◆ Data records ◆
=====
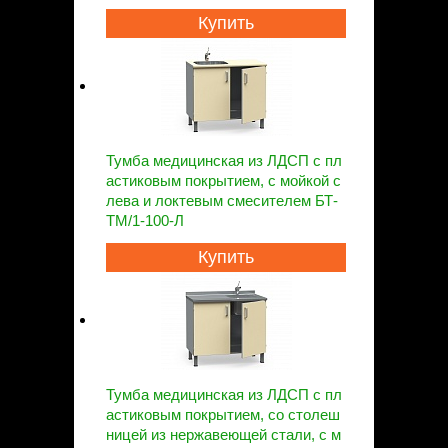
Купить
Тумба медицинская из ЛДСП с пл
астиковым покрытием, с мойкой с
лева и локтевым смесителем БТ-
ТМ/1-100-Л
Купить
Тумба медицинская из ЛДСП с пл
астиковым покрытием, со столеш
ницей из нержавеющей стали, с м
=====
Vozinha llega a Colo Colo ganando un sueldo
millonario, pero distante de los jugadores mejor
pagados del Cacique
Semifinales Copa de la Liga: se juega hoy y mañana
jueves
=====
◆ Exercise ◆
Using the records above, count the lines that hold the string "астиковым", and give back only the result.

◆ Written reply ◆
2